───── Information supplied

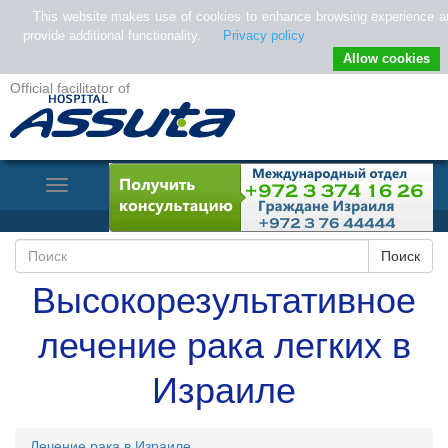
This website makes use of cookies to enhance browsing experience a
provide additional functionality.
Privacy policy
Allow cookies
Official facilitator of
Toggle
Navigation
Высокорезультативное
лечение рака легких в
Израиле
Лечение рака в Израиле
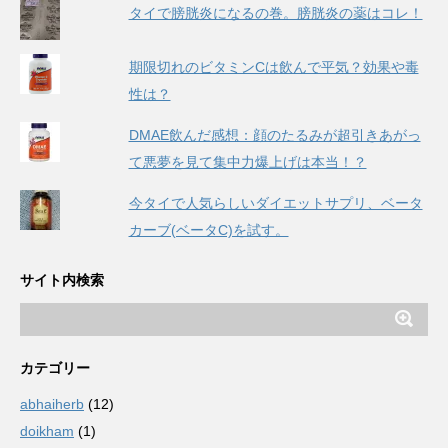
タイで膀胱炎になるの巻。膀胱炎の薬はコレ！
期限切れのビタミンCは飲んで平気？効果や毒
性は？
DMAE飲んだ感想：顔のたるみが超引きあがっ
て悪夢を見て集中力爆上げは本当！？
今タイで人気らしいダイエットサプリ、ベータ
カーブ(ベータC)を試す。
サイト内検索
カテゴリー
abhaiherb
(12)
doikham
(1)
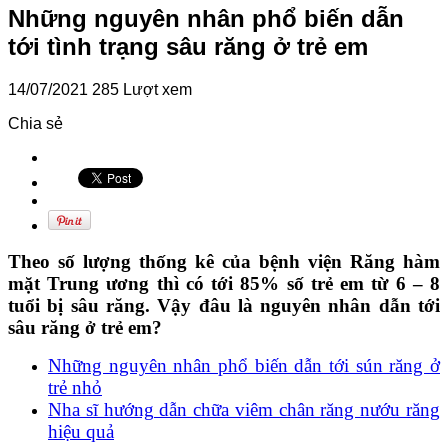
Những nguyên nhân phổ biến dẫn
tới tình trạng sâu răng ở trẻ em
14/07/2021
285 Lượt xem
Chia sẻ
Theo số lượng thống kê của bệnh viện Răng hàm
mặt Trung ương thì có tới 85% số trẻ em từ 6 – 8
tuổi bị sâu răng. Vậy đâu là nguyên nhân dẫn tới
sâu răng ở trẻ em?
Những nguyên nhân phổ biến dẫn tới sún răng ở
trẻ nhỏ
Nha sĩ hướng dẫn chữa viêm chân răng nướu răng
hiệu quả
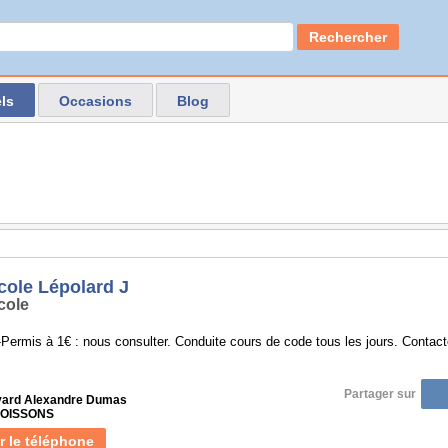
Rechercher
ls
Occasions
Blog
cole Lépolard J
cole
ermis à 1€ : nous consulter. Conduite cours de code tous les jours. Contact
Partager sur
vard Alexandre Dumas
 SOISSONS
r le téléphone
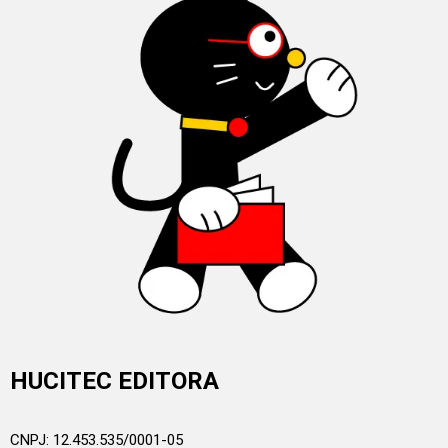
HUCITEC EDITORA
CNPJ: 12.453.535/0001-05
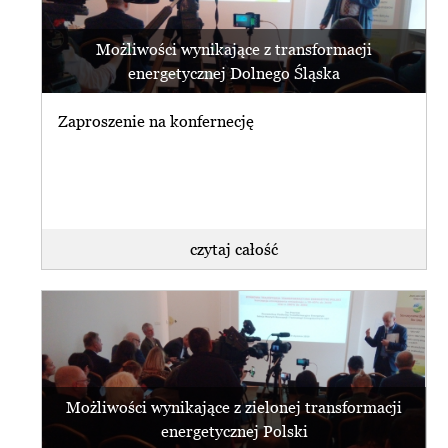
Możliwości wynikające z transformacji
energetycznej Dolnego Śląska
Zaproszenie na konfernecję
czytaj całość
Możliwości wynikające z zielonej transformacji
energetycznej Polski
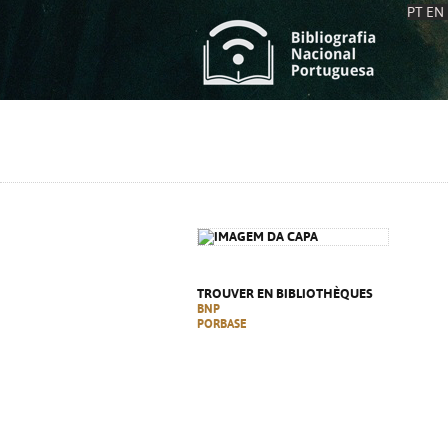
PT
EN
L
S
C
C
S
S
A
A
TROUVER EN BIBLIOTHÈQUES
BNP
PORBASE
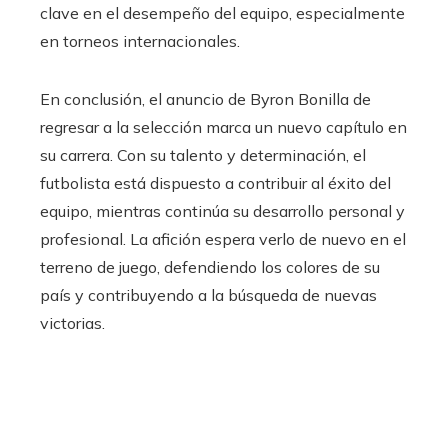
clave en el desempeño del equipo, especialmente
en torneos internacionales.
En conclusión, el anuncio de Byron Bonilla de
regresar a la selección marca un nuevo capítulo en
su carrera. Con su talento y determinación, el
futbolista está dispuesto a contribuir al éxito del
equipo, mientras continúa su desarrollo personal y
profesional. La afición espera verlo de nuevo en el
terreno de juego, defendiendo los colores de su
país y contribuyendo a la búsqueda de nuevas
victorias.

──────────
───── Information supplied

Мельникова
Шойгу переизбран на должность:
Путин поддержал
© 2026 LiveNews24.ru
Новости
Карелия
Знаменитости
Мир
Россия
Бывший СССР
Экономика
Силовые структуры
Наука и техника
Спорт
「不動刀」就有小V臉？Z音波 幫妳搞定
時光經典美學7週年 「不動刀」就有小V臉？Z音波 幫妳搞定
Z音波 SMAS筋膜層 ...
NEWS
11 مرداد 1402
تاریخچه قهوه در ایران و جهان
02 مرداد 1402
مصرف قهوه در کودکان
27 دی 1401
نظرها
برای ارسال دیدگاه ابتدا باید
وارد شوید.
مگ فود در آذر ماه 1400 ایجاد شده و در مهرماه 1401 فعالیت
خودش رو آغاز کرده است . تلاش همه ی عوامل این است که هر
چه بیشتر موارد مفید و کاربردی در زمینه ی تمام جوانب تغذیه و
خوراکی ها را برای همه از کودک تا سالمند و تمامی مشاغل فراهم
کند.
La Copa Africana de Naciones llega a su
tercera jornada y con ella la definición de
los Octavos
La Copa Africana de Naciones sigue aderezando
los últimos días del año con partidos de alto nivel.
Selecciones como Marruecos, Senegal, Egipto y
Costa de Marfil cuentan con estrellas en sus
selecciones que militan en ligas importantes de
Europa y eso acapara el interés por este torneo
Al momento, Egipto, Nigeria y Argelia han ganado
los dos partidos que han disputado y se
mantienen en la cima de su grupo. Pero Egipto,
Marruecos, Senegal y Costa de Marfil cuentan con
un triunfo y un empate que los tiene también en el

──────────

(Work order):
Restate word for word every line from the one with "ermis à 1€ : nous" up to and including the one with "energetycznej Dolnego Śląska" in the records above, minus the pictures.

(Expected output):
ermis à 1€ : nous consulter. Conduite cours de code tous les jours. Contact
Partager sur
vard Alexandre Dumas
 SOISSONS
r le téléphone
HUCITEC EDITORA
CNPJ: 12.453.535/0001-05
Możliwości wynikające z transformacji
energetycznej Dolnego Śląska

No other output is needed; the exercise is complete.